Dad wouldn't look at it. It would have brought different memories for him, of recession and hard times, but he should be proud to know that those are not at all the things I remember from my years of living there. This is what I remember:


  • laughter
  • hide-and-seek games (new friends never thought to look for us inside the laundry chute where you could climb up a bit so your feet wouldn't show - that trick only ever worked once)
  • badminton in the yard - there were enough trees that we were sometimes sheltered from the endless wind
  • skiing on the paths behind the house
  • canoeing on the paths behind the house!
  • weiner-roasts with cousins at the fire pit
  • "camping out" in the playhouse
  • big dinners (with 9 people living there, there was no other kind!)
  • lots of overnight visitors
  • skating on the river behind the house
  • toboganning down the hill to end up on the frozen river
  • learning to ride my bike by being pushed down that same hill

...the list could go on.
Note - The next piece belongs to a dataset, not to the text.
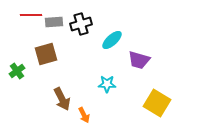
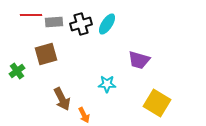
cyan ellipse: moved 5 px left, 16 px up; rotated 15 degrees counterclockwise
I was given everything I needed for a very good childhood.


I realize that my memories are of the building as a "home" and any new owner is looking at simply a "house". There's a big difference there. But even just as a "house" it was beautiful. This was not just a beautiful piece of property.

Although, the property was beautiful too. I sincerely hope they kept some of the trees. The old poplars near the river end of the lot, all of the now-mature fruit trees (different types of apples, plums, crabapples, and even grapes which covered the back of the garage when I last saw it), the willow in the front yard (that twig in the first picture was now 30 years old). Dad recovered that land from native riverlot mess and did an awesome job.

This could easily be a post about inconsiderate waste. Mom told me that they threw a $13,000 air conditioner into the hole before filling it up. Couldn't they have looked for a buyer or a charity who could use it or sell it? What else did they throw in there without considering what would leach through the soil to the river that was only feet away? Did they donate the hardwood flooring to someone? Anyone? Did they keep anything to re-use? I don't know the answers to that so I can't condemn them without knowing.


I'm going to stop now because I realize that this post is rambling about things which maybe matter only to my heart and not to you. And in the manner of my heart, it's jumping from point to point with seemingly no point whatsoever. My thoughts about this are scattered and upset. Sorry about that. I'll be better later. I do wish I could find more pictures of the house though.

1 comment:

Anonymous said...

I can't believe they tore down the house. It was beautiful, even if it was 70's shag. I have great memories of that house. I'm totally for your rant.